▶ _What the task asks_
Filter the data for lines with the word "game" and copy those lines.

▶ _Material provided_
=== Begin Enclosure ===

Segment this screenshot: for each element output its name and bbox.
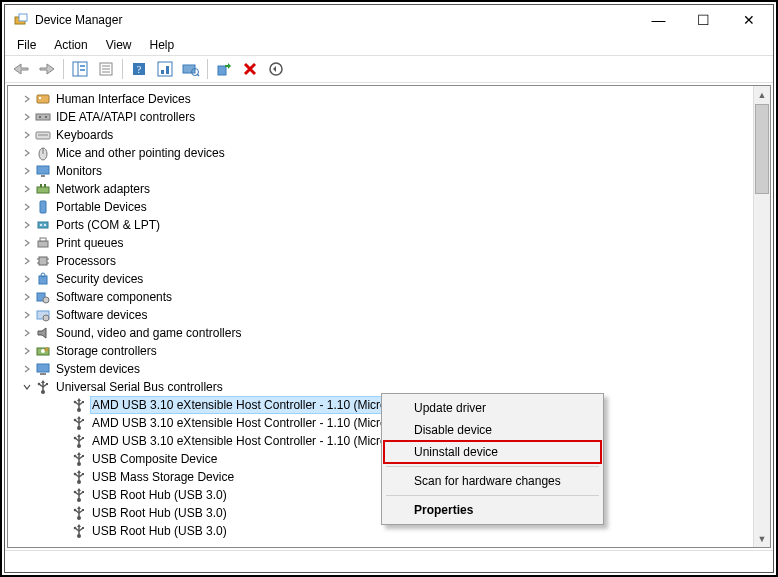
expander-icon[interactable] [20,328,34,338]
tree-item-system[interactable]: System devices [8,360,753,378]
svg-rect-28 [39,97,41,99]
help-button[interactable]: ? [127,58,151,80]
expander-icon[interactable] [20,292,34,302]
ide-icon [34,109,52,125]
expander-icon[interactable] [20,184,34,194]
tree-item-label: IDE ATA/ATAPI controllers [54,108,197,126]
expander-icon[interactable] [20,112,34,122]
menubar: File Action View Help [5,35,773,55]
tree-item-storage[interactable]: Storage controllers [8,342,753,360]
scroll-thumb[interactable] [755,104,769,194]
menu-help[interactable]: Help [142,36,183,54]
mouse-icon [34,145,52,161]
tree-item-ide[interactable]: IDE ATA/ATAPI controllers [8,108,753,126]
scan-hardware-button[interactable] [179,58,203,80]
expander-icon[interactable] [20,94,34,104]
svg-rect-75 [82,401,84,403]
forward-button[interactable] [35,58,59,80]
titlebar: Device Manager — ☐ ✕ [5,5,773,35]
statusbar [5,550,773,572]
toolbar-separator [63,59,64,79]
expander-icon[interactable] [20,202,34,212]
tree-item-sound[interactable]: Sound, video and game controllers [8,324,753,342]
tree-item-portable[interactable]: Portable Devices [8,198,753,216]
tree-item-monitor[interactable]: Monitors [8,162,753,180]
menu-action[interactable]: Action [46,36,95,54]
action-button[interactable] [153,58,177,80]
tree-item-keyboard[interactable]: Keyboards [8,126,753,144]
svg-marker-118 [77,506,81,509]
minimize-button[interactable]: — [636,6,681,34]
maximize-button[interactable]: ☐ [681,6,726,34]
close-button[interactable]: ✕ [726,6,771,34]
uninstall-button[interactable] [238,58,262,80]
expander-icon[interactable] [20,220,34,230]
svg-rect-103 [82,473,84,475]
svg-rect-40 [44,184,46,187]
print-icon [34,235,52,251]
scroll-down-icon[interactable]: ▼ [754,530,770,547]
expander-icon[interactable] [20,364,34,374]
svg-rect-117 [82,509,84,511]
svg-marker-26 [273,66,276,72]
monitor-icon [34,163,52,179]
port-icon [34,217,52,233]
expander-icon[interactable] [20,238,34,248]
svg-rect-6 [80,65,85,67]
svg-rect-45 [38,241,48,247]
tree-item-hid[interactable]: Human Interface Devices [8,90,753,108]
svg-marker-83 [77,416,81,419]
expander-icon[interactable] [20,346,34,356]
svg-rect-110 [82,491,84,493]
svg-point-109 [74,491,77,494]
show-hide-tree-button[interactable] [68,58,92,80]
menu-file[interactable]: File [9,36,44,54]
expander-icon[interactable] [20,130,34,140]
tree-item-cpu[interactable]: Processors [8,252,753,270]
tree-item-swcomp[interactable]: Software components [8,288,753,306]
tree-item-mouse[interactable]: Mice and other pointing devices [8,144,753,162]
context-menu-item[interactable]: Scan for hardware changes [384,470,601,492]
tree-item-label: USB Root Hub (USB 3.0) [90,486,229,504]
svg-marker-90 [77,434,81,437]
svg-rect-96 [82,455,84,457]
tree-item-print[interactable]: Print queues [8,234,753,252]
svg-point-67 [38,383,41,386]
svg-line-19 [197,74,199,76]
svg-rect-37 [41,175,45,177]
context-menu-item[interactable]: Uninstall device [384,441,601,463]
svg-point-88 [74,437,77,440]
svg-marker-111 [77,488,81,491]
svg-rect-42 [38,222,48,228]
expander-icon[interactable] [20,256,34,266]
tree-item-port[interactable]: Ports (COM & LPT) [8,216,753,234]
tree-item-security[interactable]: Security devices [8,270,753,288]
expander-icon[interactable] [20,274,34,284]
update-driver-button[interactable] [212,58,236,80]
svg-rect-41 [40,201,46,213]
properties-button[interactable] [94,58,118,80]
tree-item-label: USB Composite Device [90,450,219,468]
tree-item-label: Sound, video and game controllers [54,324,243,342]
scroll-up-icon[interactable]: ▲ [754,86,770,103]
menu-view[interactable]: View [98,36,140,54]
context-menu-item[interactable]: Update driver [384,397,601,419]
usb-icon [70,451,88,467]
svg-point-81 [74,419,77,422]
tree-item-label: USB Root Hub (USB 3.0) [90,504,229,522]
tree-item-swdev[interactable]: Software devices [8,306,753,324]
svg-rect-20 [218,66,226,75]
hid-icon [34,91,52,107]
tree-item-net[interactable]: Network adapters [8,180,753,198]
context-menu-item[interactable]: Properties [384,499,601,521]
expander-icon[interactable] [20,166,34,176]
svg-text:?: ? [137,64,142,75]
expander-icon[interactable] [20,148,34,158]
enable-button[interactable] [264,58,288,80]
context-menu-item[interactable]: Disable device [384,419,601,441]
svg-marker-3 [40,64,54,74]
expander-icon[interactable] [20,310,34,320]
back-button[interactable] [9,58,33,80]
scrollbar-vertical[interactable]: ▲ ▼ [753,86,770,547]
expander-icon[interactable] [20,382,34,392]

=== End Enclosure ===

▶ _Result for this task_
tree-item-sound[interactable]: Sound, video and game controllers [8,324,753,342]
tree-item-label: Sound, video and game controllers [54,324,243,342]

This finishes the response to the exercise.